Task to complete
Take the listing below and output it exactly, with no images.

Material provided
┄┄┄┄┄┄┄┄┄┄

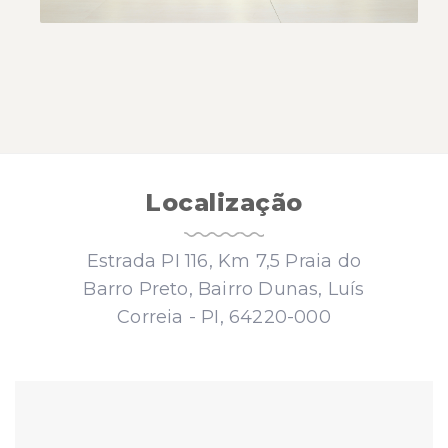
Localização
Estrada PI 116, Km 7,5 Praia do
Barro Preto, Bairro Dunas, Luís
Correia - PI, 64220-000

┄┄┄┄┄┄┄┄┄┄

Worked solution
Localização
Estrada PI 116, Km 7,5 Praia do
Barro Preto, Bairro Dunas, Luís
Correia - PI, 64220-000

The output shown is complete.